2.2 Message Syntax
The three commands in which Telnet: NTLM Authentication Protocol messages can be embedded are SEND, IS, and REPLY. The structure of each of these commands is as follows:
IAC SB AUTHENTICATION SEND authentication-type-pair-list IAC SE
IAC SB AUTHENTICATION IS authentication-type-pair <auth data> IAC SE
IAC SB AUTHENTICATION REPLY authentication-type-pair <auth data> IAC SE
The Telnet: NTLM Authentication Protocol specifies the values that the authentication-type-pair-list and the <auth data> fields must be filled with, when the negotiated authentication mechanism is NTLM. That is, the payload of the Telnet: NTLM Authentication Protocol is solely the authentication-type-pair-list field in the case of the SEND command; and the payload consists of the authentication-type-pair and the <auth data> fields in the cases of the IS and REPLY commands.

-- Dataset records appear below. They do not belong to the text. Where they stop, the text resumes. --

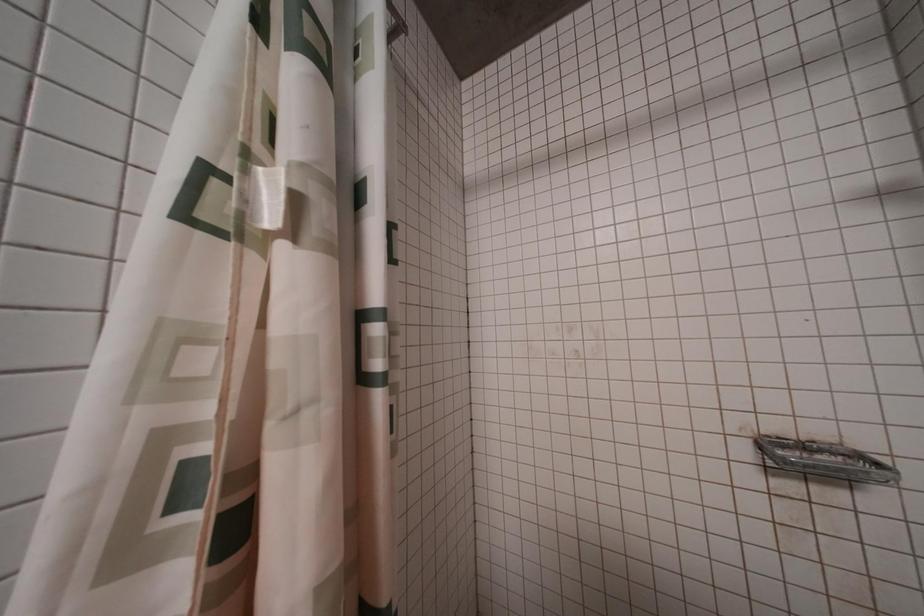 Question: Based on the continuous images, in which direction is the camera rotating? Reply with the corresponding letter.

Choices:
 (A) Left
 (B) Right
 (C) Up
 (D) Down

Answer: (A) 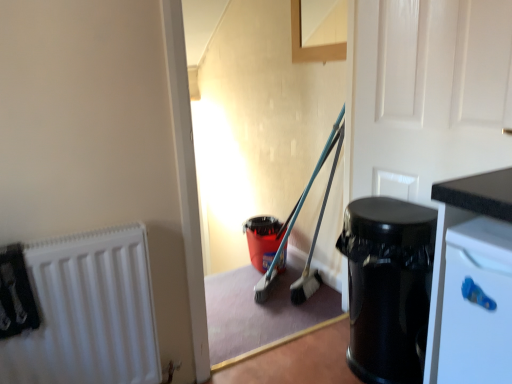 Question: Considering the relative sizes of white glossy door at upper right and white matte radiator at left in the image provided, is white glossy door at upper right smaller than white matte radiator at left?

Choices:
 (A) yes
 (B) no

Answer: (B)

Question: Is white glossy door at upper right wider than white matte radiator at left?

Choices:
 (A) yes
 (B) no

Answer: (B)

Question: Is the depth of white glossy door at upper right less than that of white matte radiator at left?

Choices:
 (A) yes
 (B) no

Answer: (A)

Question: Can you confirm if white glossy door at upper right is shorter than white matte radiator at left?

Choices:
 (A) no
 (B) yes

Answer: (A)

Question: From the image's perspective, is white glossy door at upper right above white matte radiator at left?

Choices:
 (A) yes
 (B) no

Answer: (A)

Question: Would you say white glossy door at upper right contains white matte radiator at left?

Choices:
 (A) no
 (B) yes

Answer: (A)

Question: Is white matte radiator at left directly adjacent to white glossy door at upper right?

Choices:
 (A) yes
 (B) no

Answer: (B)

Question: Does white matte radiator at left have a lesser width compared to white glossy door at upper right?

Choices:
 (A) no
 (B) yes

Answer: (A)

Question: From the image's perspective, is white matte radiator at left above white glossy door at upper right?

Choices:
 (A) yes
 (B) no

Answer: (B)

Question: Considering the relative sizes of white matte radiator at left and white glossy door at upper right in the image provided, is white matte radiator at left taller than white glossy door at upper right?

Choices:
 (A) yes
 (B) no

Answer: (B)

Question: Is white matte radiator at left turned away from white glossy door at upper right?

Choices:
 (A) yes
 (B) no

Answer: (B)

Question: Does white matte radiator at left come in front of white glossy door at upper right?

Choices:
 (A) yes
 (B) no

Answer: (B)

Question: From a real-world perspective, is white matte radiator at left positioned under black glossy trash can at right based on gravity?

Choices:
 (A) no
 (B) yes

Answer: (A) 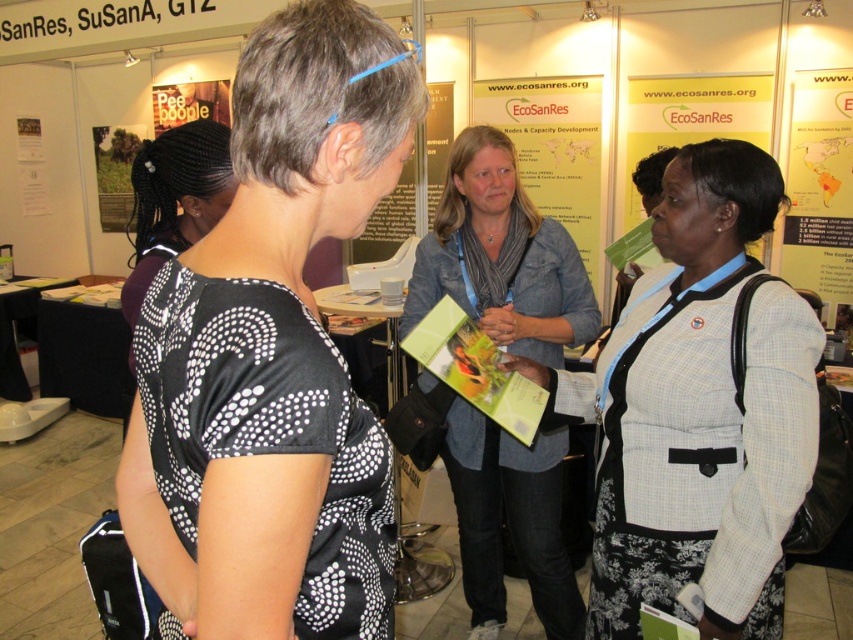 Who is more distant from viewer, (410,408) or (637,125)?

Point (637,125)

Looking at this image, is denim jacket at center below matte green paper at center?

Correct, denim jacket at center is located below matte green paper at center.

Locate an element on the screen. The image size is (853, 640). denim jacket at center is located at coordinates (500, 257).

Does black dotted fabric shirt at center appear on the right side of white textured blazer at center?

No, black dotted fabric shirt at center is not to the right of white textured blazer at center.

Who is more forward, (138,534) or (772,554)?

Positioned in front is point (138,534).

The height and width of the screenshot is (640, 853). Identify the location of black dotted fabric shirt at center. pyautogui.click(x=273, y=356).

Who is more forward, (689, 193) or (421, 237)?

Point (689, 193)

This screenshot has height=640, width=853. In order to click on white textured blazer at center in this screenshot , I will do `click(698, 412)`. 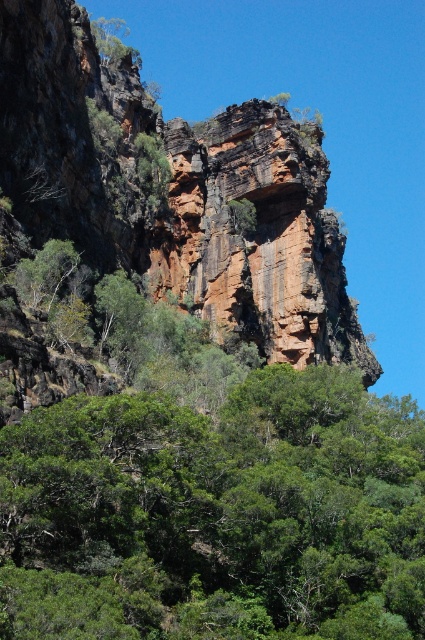 Which is in front, point (113, 572) or point (115, 36)?

Point (113, 572) is more forward.

Is green leafy tree at center shorter than green leafy tree at upper left?

Yes.

Where is `green leafy tree at center`? green leafy tree at center is located at coordinates (217, 513).

Identify the location of green leafy tree at center. (217, 513). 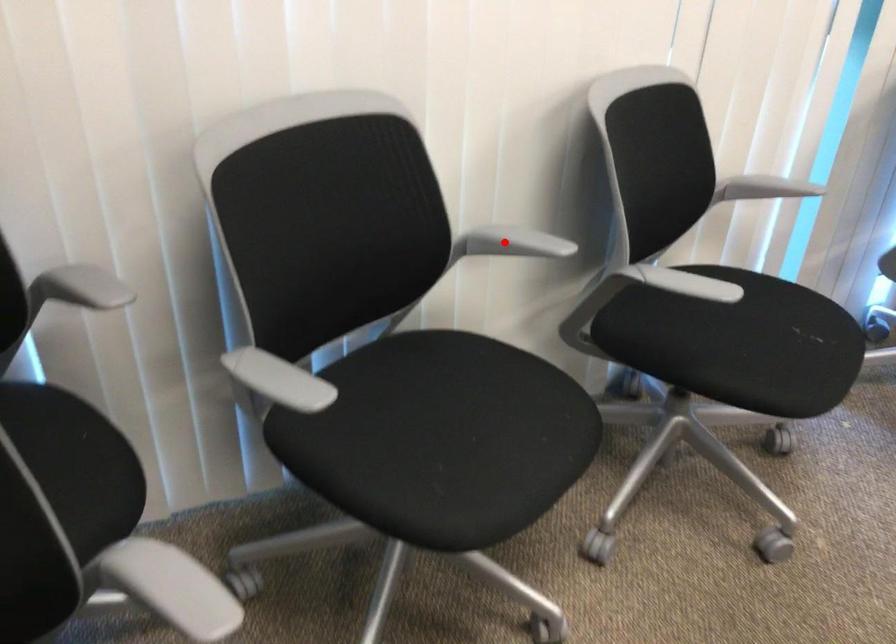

The following figure illustrates the relationship between SEND commands and a Telnet: NTLM Authentication Protocol packet.
Figure 2: Relationship between SEND commands and Telnet: NTLM Authentication packet
The following figure illustrates the relationship between IS and REPLY commands and a Telnet: NTLM Authentication Protocol packet.
Figure 3: Relationship between IS and REPLY commands and Telnet: NTLM Authentication packet
The message syntax of a Telnet: NTLM Authentication Protocol message depends on the Telnet Authentication Option command (as specified in [RFC2941]) in which it is to be embedded, whether a SEND (section 2.2.1), IS (section 2.2.2), or REPLY (section 2.2.2) command.